What you will do:
For the records below, print the lines from the line with "Seleziona il contatto in Viber e chiama dalla" through the line with "I SERVIZI FRED" exactly as written; include both end lines and exclude the rest.

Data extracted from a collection
----------------
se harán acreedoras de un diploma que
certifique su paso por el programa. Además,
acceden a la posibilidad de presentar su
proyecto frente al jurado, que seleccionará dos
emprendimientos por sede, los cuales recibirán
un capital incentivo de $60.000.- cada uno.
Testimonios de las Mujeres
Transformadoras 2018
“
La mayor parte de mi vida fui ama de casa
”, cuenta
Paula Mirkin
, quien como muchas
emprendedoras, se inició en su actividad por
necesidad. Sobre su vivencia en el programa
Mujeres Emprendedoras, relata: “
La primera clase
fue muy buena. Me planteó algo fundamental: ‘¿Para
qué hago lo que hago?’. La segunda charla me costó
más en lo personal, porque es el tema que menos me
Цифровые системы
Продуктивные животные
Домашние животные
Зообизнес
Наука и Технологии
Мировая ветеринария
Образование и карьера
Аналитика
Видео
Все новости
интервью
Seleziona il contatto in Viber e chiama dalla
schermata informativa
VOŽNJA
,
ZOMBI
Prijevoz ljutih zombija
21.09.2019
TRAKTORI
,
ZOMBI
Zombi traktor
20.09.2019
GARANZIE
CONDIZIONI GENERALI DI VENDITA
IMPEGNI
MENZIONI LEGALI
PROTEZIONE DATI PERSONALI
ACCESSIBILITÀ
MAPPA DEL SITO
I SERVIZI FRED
----------------
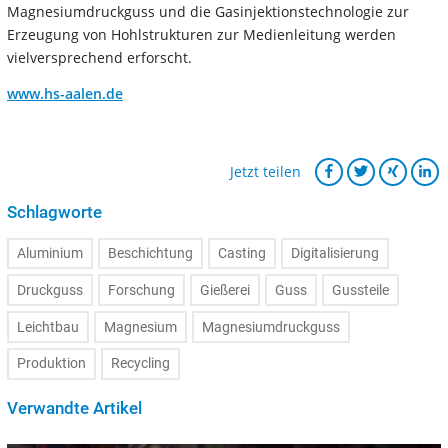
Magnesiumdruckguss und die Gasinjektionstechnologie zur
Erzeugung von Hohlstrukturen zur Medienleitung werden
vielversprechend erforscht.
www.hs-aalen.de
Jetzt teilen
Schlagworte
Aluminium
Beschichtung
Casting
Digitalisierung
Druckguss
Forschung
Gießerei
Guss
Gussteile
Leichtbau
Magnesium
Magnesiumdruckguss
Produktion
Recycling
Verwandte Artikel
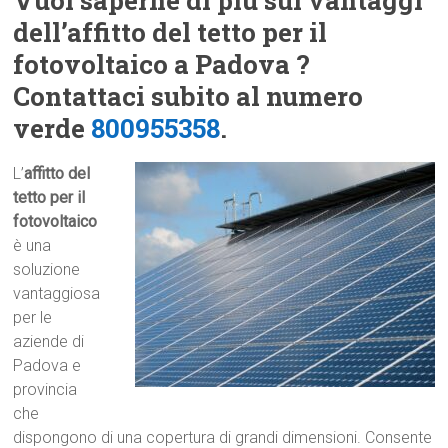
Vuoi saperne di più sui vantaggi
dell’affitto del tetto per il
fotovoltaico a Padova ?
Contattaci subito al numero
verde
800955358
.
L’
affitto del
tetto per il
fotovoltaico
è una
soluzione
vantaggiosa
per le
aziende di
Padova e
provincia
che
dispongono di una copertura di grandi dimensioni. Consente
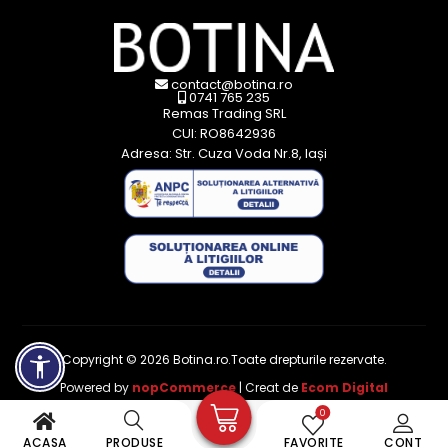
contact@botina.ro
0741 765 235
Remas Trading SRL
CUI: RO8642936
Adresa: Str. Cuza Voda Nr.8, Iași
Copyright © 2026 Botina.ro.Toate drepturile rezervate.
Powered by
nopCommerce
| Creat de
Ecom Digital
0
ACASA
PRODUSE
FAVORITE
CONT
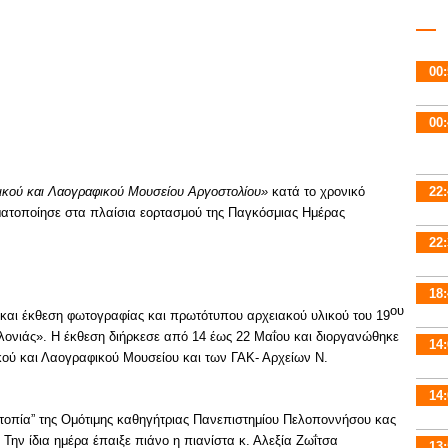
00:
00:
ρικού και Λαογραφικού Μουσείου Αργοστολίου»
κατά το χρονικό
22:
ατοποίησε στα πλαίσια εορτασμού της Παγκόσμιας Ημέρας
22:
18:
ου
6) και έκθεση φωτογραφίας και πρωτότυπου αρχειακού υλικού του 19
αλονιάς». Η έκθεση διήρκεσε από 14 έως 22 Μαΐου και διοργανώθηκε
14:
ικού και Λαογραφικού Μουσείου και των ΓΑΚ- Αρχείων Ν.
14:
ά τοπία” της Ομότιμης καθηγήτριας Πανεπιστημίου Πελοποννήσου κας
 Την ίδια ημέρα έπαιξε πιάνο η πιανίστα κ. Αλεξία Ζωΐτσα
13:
----------------
Exercise response:
Seleziona il contatto in Viber e chiama dalla
schermata informativa
VOŽNJA
,
ZOMBI
Prijevoz ljutih zombija
21.09.2019
TRAKTORI
,
ZOMBI
Zombi traktor
20.09.2019
GARANZIE
CONDIZIONI GENERALI DI VENDITA
IMPEGNI
MENZIONI LEGALI
PROTEZIONE DATI PERSONALI
ACCESSIBILITÀ
MAPPA DEL SITO
I SERVIZI FRED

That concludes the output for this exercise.